# Assignment
Each line of the listing that holds "Leon" counts once; report how many there are, and nothing more.

# Record set
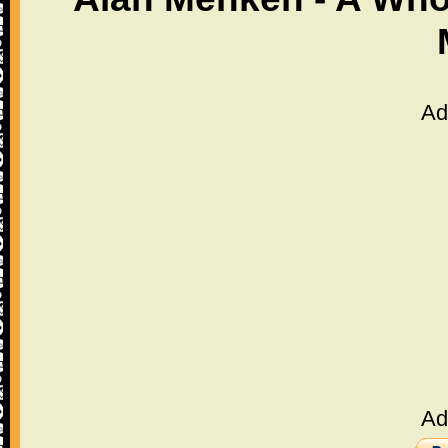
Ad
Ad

--

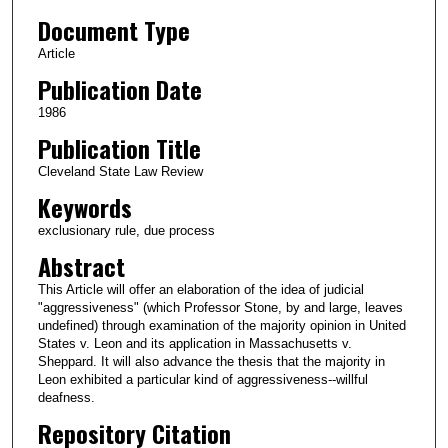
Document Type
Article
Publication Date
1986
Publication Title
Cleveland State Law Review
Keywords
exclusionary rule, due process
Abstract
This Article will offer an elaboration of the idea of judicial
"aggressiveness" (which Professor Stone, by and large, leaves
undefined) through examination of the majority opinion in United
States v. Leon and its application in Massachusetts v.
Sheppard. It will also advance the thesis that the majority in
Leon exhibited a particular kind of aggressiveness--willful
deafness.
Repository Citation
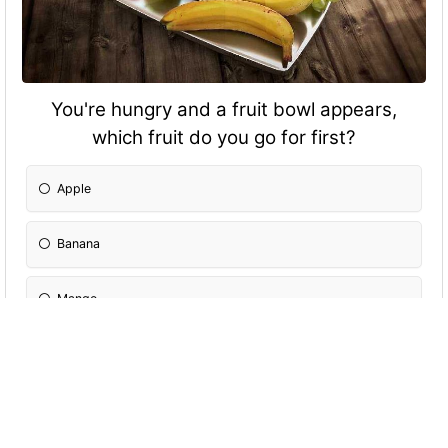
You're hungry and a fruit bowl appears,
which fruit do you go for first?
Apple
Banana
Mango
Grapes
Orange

---

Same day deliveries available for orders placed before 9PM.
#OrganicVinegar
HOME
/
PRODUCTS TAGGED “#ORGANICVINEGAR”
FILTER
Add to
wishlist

# Result of this task
2